Leave out the images and return all the data word for word.

── GIVEN INFORMATION ──

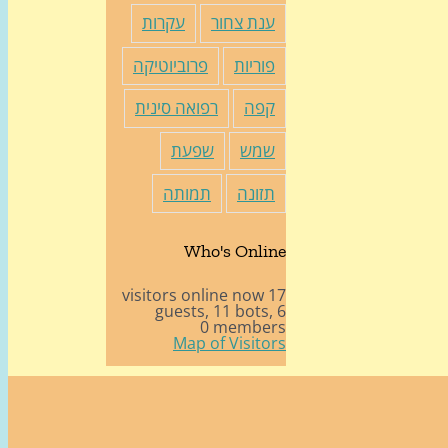
ענת צחור
עקרות
פוריות
פרוביוטיקה
קפה
רפואה סינית
שמש
שפעת
תזונה
תמותה
Who's Online
17 visitors online now
11 bots,
6 guests,
0 members
Map of Visitors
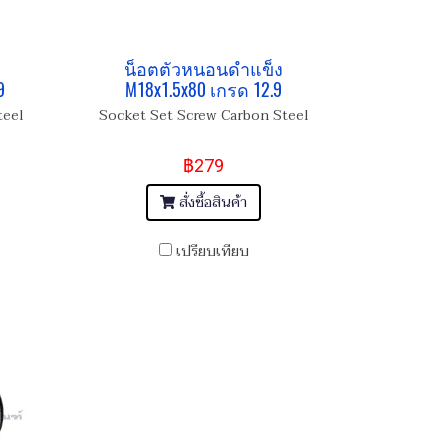
น็อตตัวหนอนดำแข็ง
9
M18x1.5x80 เกรด 12.9
teel
Socket Set Screw Carbon Steel
฿279
สั่งซื้อสินค้า
เปรียบเทียบ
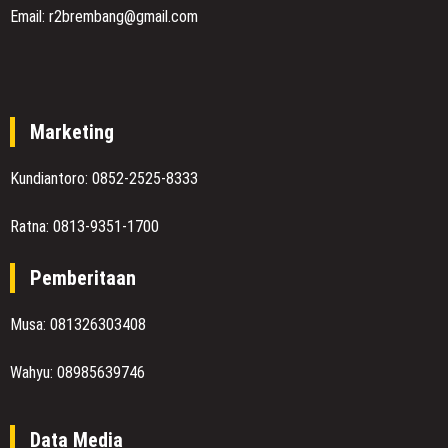
Email: r2brembang@gmail.com
Marketing
Kundiantoro: 0852-2525-8333
Ratna: 0813-9351-1700
Pemberitaan
Musa: 081326303408
Wahyu: 08985639746
Data Media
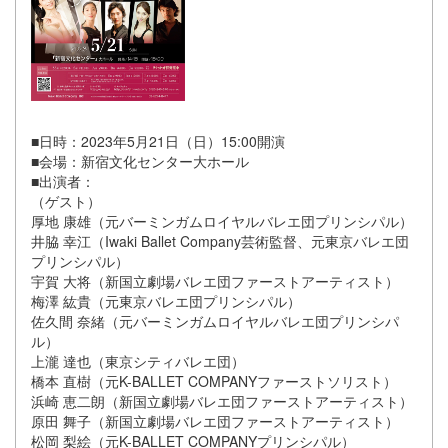
■日時：2023年5月21日（日）15:00開演
■会場：新宿文化センター大ホール
■出演者：
（ゲスト）
厚地 康雄（元バーミンガムロイヤルバレエ団プリンシパル）
井脇 幸江（Iwaki Ballet Company芸術監督、元東京バレエ団
プリンシパル）
宇賀 大将（新国立劇場バレエ団ファーストアーティスト）
梅澤 紘貴（元東京バレエ団プリンシパル）
佐久間 奈緒（元バーミンガムロイヤルバレエ団プリンシパ
ル）
上瀧 達也（東京シティバレエ団）
橋本 直樹（元K-BALLET COMPANYファーストソリスト）
浜崎 恵二朗（新国立劇場バレエ団ファーストアーティスト）
原田 舞子（新国立劇場バレエ団ファーストアーティスト）
松岡 梨絵（元K-BALLET COMPANYプリンシパル）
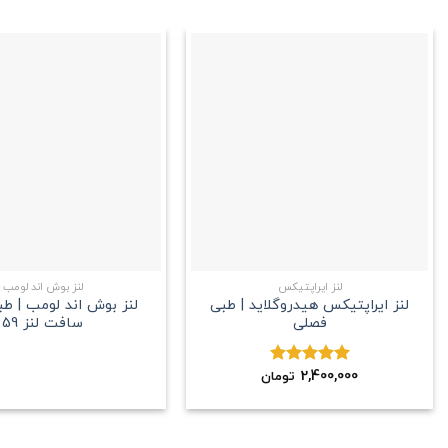
علاقه
مندی
+
لنز ایراپتیکس
لنز بوش اند لومب
لنز ایراپتیکس هیدروگلاید | طبی
لنز بوش اند لومب | ط
فصلی
سافت لنز 59
2,400,000
نمره
5.00
تومان
از 5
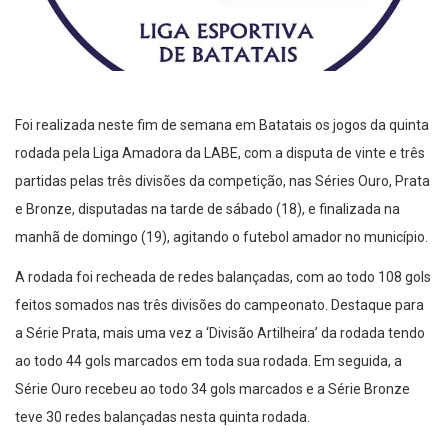
Foi realizada neste fim de semana em Batatais os jogos da quinta
rodada pela Liga Amadora da LABE, com a disputa de vinte e três
partidas pelas três divisões da competição, nas Séries Ouro, Prata
e Bronze, disputadas na tarde de sábado (18), e finalizada na
manhã de domingo (19), agitando o futebol amador no município.
A rodada foi recheada de redes balançadas, com ao todo 108 gols
feitos somados nas três divisões do campeonato. Destaque para
a Série Prata, mais uma vez a ‘Divisão Artilheira’ da rodada tendo
ao todo 44 gols marcados em toda sua rodada. Em seguida, a
Série Ouro recebeu ao todo 34 gols marcados e a Série Bronze
teve 30 redes balançadas nesta quinta rodada.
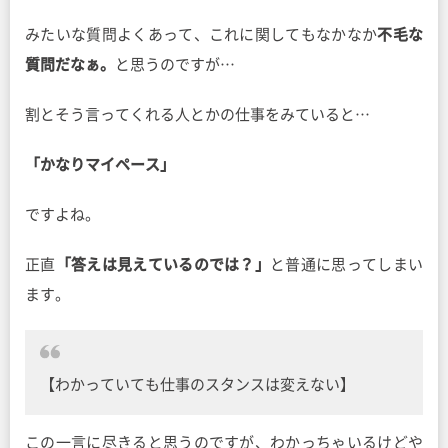
みたいな質問よくあって、これに関してもなかなか
不毛な
質問だなぁ。
と思うのですが…
割とそう言ってくれる人とかの仕事をみていると…
「かなりマイペース」
ですよね。
正直
「答えは見えているのでは？」
と普通に思ってしまい
ます。
【わかっていても仕事のスタンスは変えない】
この一言に尽きると思うのですが、わかっちゃいるけどや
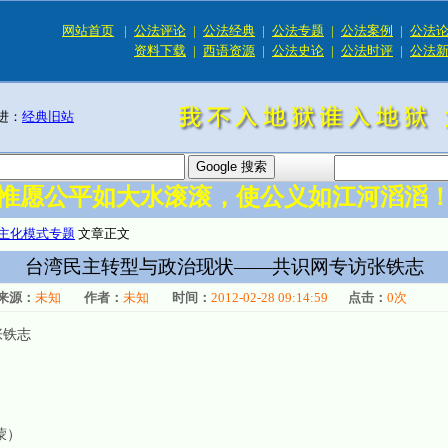
网站首页
|
公法评论
|
公法经典
|
公法专题
|
公法案例
|
公法
资料下载
|
西语资源
|
公法史论
|
公法时评
|
公法
进：
经典旧站
惟愿公平如大水滚滚，使公义如江河滔滔
主化模式专题
文章正文
台湾民主转型与政治现状——共识网专访张铁志
来源：
未知
作者：
未知
时间：
2012-02-28 09:14:59
点击：
0
次
张铁志
蒙）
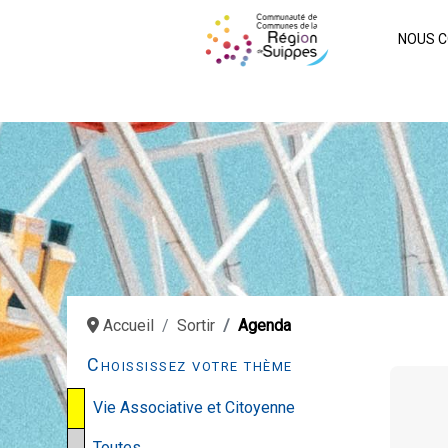
NOUS C
Accueil
Sortir
Agenda
Choississez votre thème
Vie Associative et Citoyenne
Toutes…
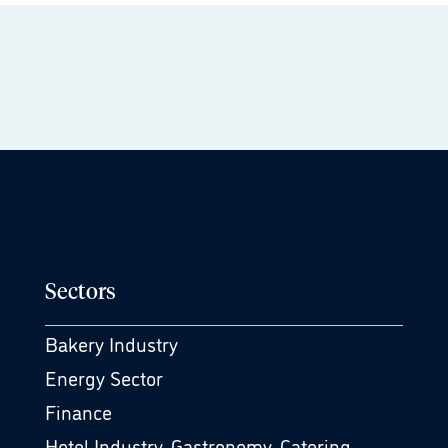
Sectors
Bakery Industry
Energy Sector
Finance
Hotel Industry, Gastronomy, Catering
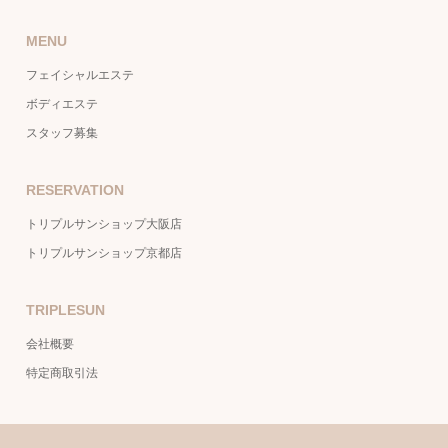
MENU
フェイシャルエステ
ボディエステ
スタッフ募集
RESERVATION
トリプルサンショップ大阪店
トリプルサンショップ京都店
TRIPLESUN
会社概要
特定商取引法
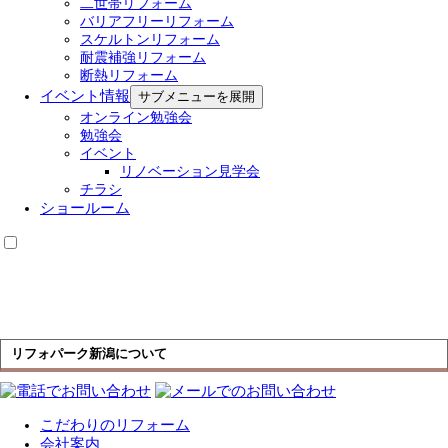
二世帯リフォーム
バリアフリーリフォーム
スケルトンリフォーム
耐震補強リフォーム
断熱リフォーム
イベント情報
サブメニューを展開
オンライン勉強会
勉強会
イベント
リノベーション見学会
チラシ
ショールーム
リフォパーク新潟について
こだわりのリフォーム
会社案内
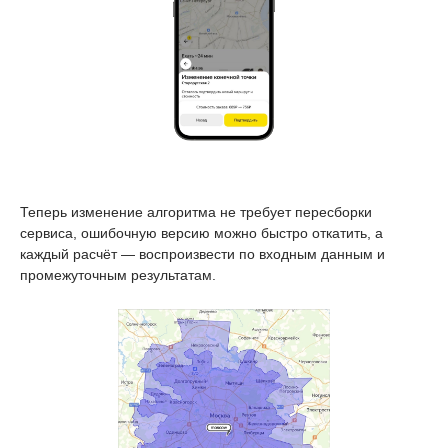
Теперь изменение алгоритма не требует пересборки
сервиса, ошибочную версию можно быстро откатить, а
каждый расчёт — воспроизвести по входным данным и
промежуточным результатам.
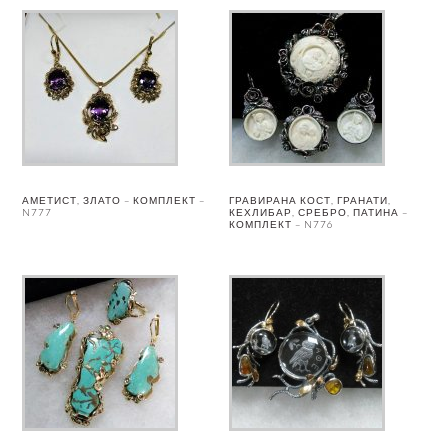
АМЕТИСТ, ЗЛАТО – КОМПЛЕКТ –
ГРАВИРАНА КОСТ, ГРАНАТИ,
N777
КЕХЛИБАР, СРЕБРО, ПАТИНА –
КОМПЛЕКТ – N776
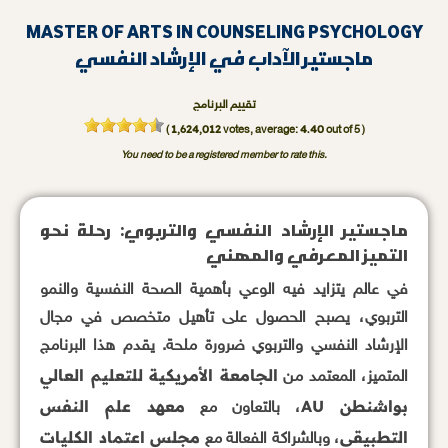
MASTER OF ARTS IN COUNSELING PSYCHOLOGY
ماجستير الآداب في الإرشاد النفسي
تقييم البرنامج
1,624,012
4.40
(
votes, average:
out of 5 )
You need to be a registered member to rate this.
ماجستير الإرشاد النفسي والتربوي: رحلة نحو
التميز المعرفي والمهني
في عالم يتزايد فيه الوعي بأهمية الصحة النفسية والنمو
التربوي، يصبح الحصول على تأهيل متخصص في مجال
الإرشاد النفسي والتربوي ضرورة ملحة. يقدم هذا البرنامج
الجامعة الأمريكية للتعليم العالي
المتميز، المعتمد من
بواشنطن AU
معهد علم النفس
، بالتعاون مع
التطبيقي
مجلس اعتماد الكليات
، وبالشراكة الفعالة مع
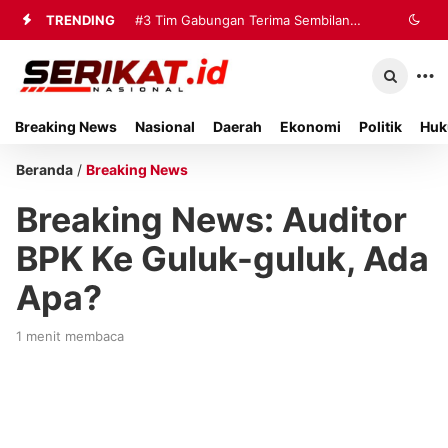
TRENDING
#3
Tim Gabungan Terima Sembilan
Korban Evakuasi KM Mutiara Sentosa
2 di Kalianget
Breaking News
Nasional
Daerah
Ekonomi
Politik
Huk
Beranda
/
Breaking News
Breaking News: Auditor
BPK Ke Guluk-guluk, Ada
Apa?
1 menit membaca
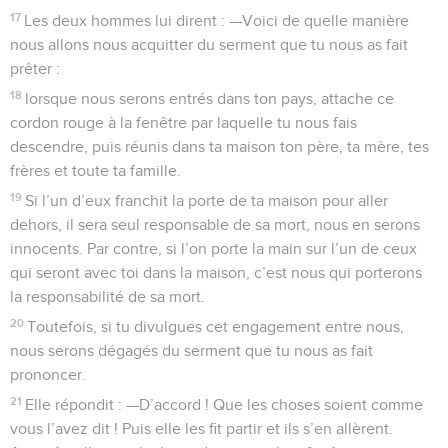
17
Les deux hommes lui dirent : —Voici de quelle manière
nous allons nous acquitter du serment que tu nous as fait
prêter :
18
lorsque nous serons entrés dans ton pays, attache ce
cordon rouge à la fenêtre par laquelle tu nous fais
descendre, puis réunis dans ta maison ton père, ta mère, tes
frères et toute ta famille.
19
Si l’un d’eux franchit la porte de ta maison pour aller
dehors, il sera seul responsable de sa mort, nous en serons
innocents. Par contre, si l’on porte la main sur l’un de ceux
qui seront avec toi dans la maison, c’est nous qui porterons
la responsabilité de sa mort.
20
Toutefois, si tu divulgues cet engagement entre nous,
nous serons dégagés du serment que tu nous as fait
prononcer.
21
Elle répondit : —D’accord ! Que les choses soient comme
vous l’avez dit ! Puis elle les fit partir et ils s’en allèrent.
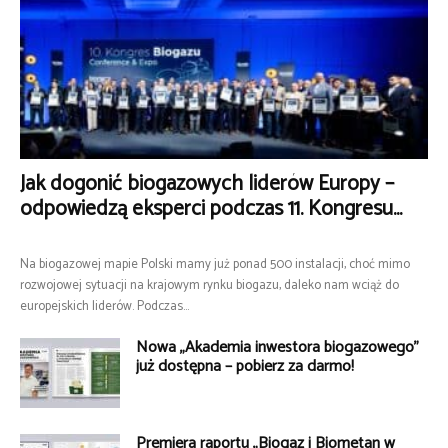
Jak dogonić biogazowych liderów Europy –
odpowiedzą eksperci podczas 11. Kongresu...
Na biogazowej mapie Polski mamy już ponad 500 instalacji, choć mimo
rozwojowej sytuacji na krajowym rynku biogazu, daleko nam wciąż do
europejskich liderów. Podczas...
Nowa „Akademia inwestora biogazowego”
już dostępna – pobierz za darmo!
Premiera raportu „Biogaz i Biometan w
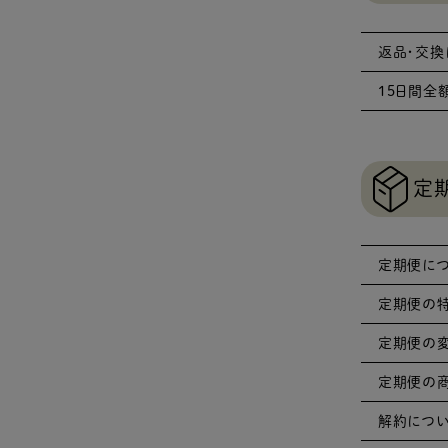
返品・交換
15日間全
定
定期便に
定期便の
定期便の
定期便の
解約につ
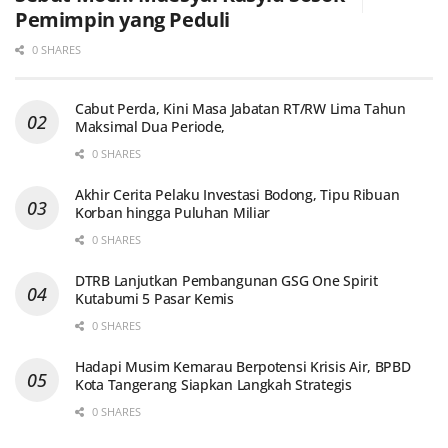
Pemimpin yang Peduli
0 SHARES
Cabut Perda, Kini Masa Jabatan RT/RW Lima Tahun
Maksimal Dua Periode,
0 SHARES
Akhir Cerita Pelaku Investasi Bodong, Tipu Ribuan
Korban hingga Puluhan Miliar
0 SHARES
DTRB Lanjutkan Pembangunan GSG One Spirit
Kutabumi 5 Pasar Kemis
0 SHARES
Hadapi Musim Kemarau Berpotensi Krisis Air, BPBD
Kota Tangerang Siapkan Langkah Strategis
0 SHARES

───

YOUR SOLUTION:
ענת צחור
עקרות
פוריות
פרוביוטיקה
קפה
רפואה סינית
שמש
שפעת
תזונה
תמותה
Who's Online
17 visitors online now
11 bots,
6 guests,
0 members
Map of Visitors
น็อตตัวหนอนดำแข็ง
9
M18x1.5x80 เกรด 12.9
teel
Socket Set Screw Carbon Steel
฿279
สั่งซื้อสินค้า
เปรียบเทียบ
Email: r2brembang@gmail.com
Marketing
Kundiantoro: 0852-2525-8333
Ratna: 0813-9351-1700
Pemberitaan
Musa: 081326303408
Wahyu: 08985639746
Data Media
■日時：2023年5月21日（日）15:00開演
■会場：新宿文化センター大ホール
■出演者：
（ゲスト）
厚地 康雄（元バーミンガムロイヤルバレエ団プリンシパル）
井脇 幸江（Iwaki Ballet Company芸術監督、元東京バレエ団
プリンシパル）
宇賀 大将（新国立劇場バレエ団ファーストアーティスト）
梅澤 紘貴（元東京バレエ団プリンシパル）
佐久間 奈緒（元バーミンガムロイヤルバレエ団プリンシパ
ル）
上瀧 達也（東京シティバレエ団）
橋本 直樹（元K-BALLET COMPANYファーストソリスト）
浜崎 恵二朗（新国立劇場バレエ団ファーストアーティスト）
原田 舞子（新国立劇場バレエ団ファーストアーティスト）
松岡 梨絵（元K-BALLET COMPANYプリンシパル）
علاقه
مندی
+
لنز ایراپتیکس
لنز بوش اند لومب
لنز ایراپتیکس هیدروگلاید | طبی
لنز بوش اند لومب | ط
فصلی
سافت لنز 59
2,400,000
نمره
5.00
تومان
از 5
Foi realizada neste fim de semana em Batatais os jogos da quinta
rodada pela Liga Amadora da LABE, com a disputa de vinte e três
partidas pelas três divisões da competição, nas Séries Ouro, Prata
e Bronze, disputadas na tarde de sábado (18), e finalizada na
manhã de domingo (19), agitando o futebol amador no município.
A rodada foi recheada de redes balançadas, com ao todo 108 gols
feitos somados nas três divisões do campeonato. Destaque para
a Série Prata, mais uma vez a ‘Divisão Artilheira’ da rodada tendo
ao todo 44 gols marcados em toda sua rodada. Em seguida, a
Série Ouro recebeu ao todo 34 gols marcados e a Série Bronze
teve 30 redes balançadas nesta quinta rodada.
みたいな質問よくあって、これに関してもなかなか
不毛な
質問だなぁ。
と思うのですが…
割とそう言ってくれる人とかの仕事をみていると…
「かなりマイペース」
ですよね。
正直
「答えは見えているのでは？」
と普通に思ってしまい
ます。
【わかっていても仕事のスタンスは変えない】
この一言に尽きると思うのですが、わかっちゃいるけどや
网站首页
|
公法评论
|
公法经典
|
公法专题
|
公法案例
|
公法
资料下载
|
西语资源
|
公法史论
|
公法时评
|
公法
进：
经典旧站
惟愿公平如大水滚滚，使公义如江河滔滔
主化模式专题
文章正文
台湾民主转型与政治现状——共识网专访张铁志
来源：
未知
作者：
未知
时间：
2012-02-28 09:14:59
点击：
0
次
张铁志
蒙）
NOUS C
Accueil
Sortir
Agenda
Choississez votre thème
Vie Associative et Citoyenne
Toutes…
Sectors
Bakery Industry
Energy Sector
Finance
Hotel Industry, Gastronomy, Catering
MENU
フェイシャルエステ
ボディエステ
スタッフ募集
RESERVATION
トリプルサンショップ大阪店
トリプルサンショップ京都店
TRIPLESUN
会社概要
特定商取引法
二世帯リフォーム
バリアフリーリフォーム
スケルトンリフォーム
耐震補強リフォーム
断熱リフォーム
イベント情報
サブメニューを展開
オンライン勉強会
勉強会
イベント
リノベーション見学会
チラシ
ショールーム
リフォパーク新潟について
こだわりのリフォーム
会社案内
Теперь изменение алгоритма не требует пересборки
сервиса, ошибочную версию можно быстро откатить, а
каждый расчёт — воспроизвести по входным данным и
промежуточным результатам.
АМЕТИСТ, ЗЛАТО – КОМПЛЕКТ –
ГРАВИРАНА КОСТ, ГРАНАТИ,
N777
КЕХЛИБАР, СРЕБРО, ПАТИНА –
КОМПЛЕКТ – N776
MASTER OF ARTS IN COUNSELING PSYCHOLOGY
ماجستير الآداب في الإرشاد النفسي
تقييم البرنامج
1,624,012
4.40
(
votes, average:
out of 5 )
You need to be a registered member to rate this.
ماجستير الإرشاد النفسي والتربوي: رحلة نحو
التميز المعرفي والمهني
في عالم يتزايد فيه الوعي بأهمية الصحة النفسية والنمو
التربوي، يصبح الحصول على تأهيل متخصص في مجال
الإرشاد النفسي والتربوي ضرورة ملحة. يقدم هذا البرنامج
الجامعة الأمريكية للتعليم العالي
المتميز، المعتمد من
بواشنطن AU
معهد علم النفس
، بالتعاون مع
التطبيقي
مجلس اعتماد الكليات
، وبالشراكة الفعالة مع
TRENDING
#3
Tim Gabungan Terima Sembilan
Korban Evakuasi KM Mutiara Sentosa
2 di Kalianget
Breaking News
Nasional
Daerah
Ekonomi
Politik
Huk
Beranda
/
Breaking News
Breaking News: Auditor
BPK Ke Guluk-guluk, Ada
Apa?
1 menit membaca
17
Les deux hommes lui dirent : —Voici de quelle manière
nous allons nous acquitter du serment que tu nous as fait
prêter :
18
lorsque nous serons entrés dans ton pays, attache ce
cordon rouge à la fenêtre par laquelle tu nous fais
descendre, puis réunis dans ta maison ton père, ta mère, tes
frères et toute ta famille.
19
Si l’un d’eux franchit la porte de ta maison pour aller
dehors, il sera seul responsable de sa mort, nous en serons
innocents. Par contre, si l’on porte la main sur l’un de ceux
qui seront avec toi dans la maison, c’est nous qui porterons
la responsabilité de sa mort.
20
Toutefois, si tu divulgues cet engagement entre nous,
nous serons dégagés du serment que tu nous as fait
prononcer.
21
Elle répondit : —D’accord ! Que les choses soient comme
vous l’avez dit ! Puis elle les fit partir et ils s’en allèrent.
Jak dogonić biogazowych liderów Europy –
odpowiedzą eksperci podczas 11. Kongresu...
Na biogazowej mapie Polski mamy już ponad 500 instalacji, choć mimo
rozwojowej sytuacji na krajowym rynku biogazu, daleko nam wciąż do
europejskich liderów. Podczas...
Nowa „Akademia inwestora biogazowego”
już dostępna – pobierz za darmo!
Premiera raportu „Biogaz i Biometan w
返品・交換
15日間全
定
定期便に
定期便の
定期便の
定期便の
解約につ
Pemimpin yang Peduli
0 SHARES
Cabut Perda, Kini Masa Jabatan RT/RW Lima Tahun
Maksimal Dua Periode,
0 SHARES
Akhir Cerita Pelaku Investasi Bodong, Tipu Ribuan
Korban hingga Puluhan Miliar
0 SHARES
DTRB Lanjutkan Pembangunan GSG One Spirit
Kutabumi 5 Pasar Kemis
0 SHARES
Hadapi Musim Kemarau Berpotensi Krisis Air, BPBD
Kota Tangerang Siapkan Langkah Strategis
0 SHARES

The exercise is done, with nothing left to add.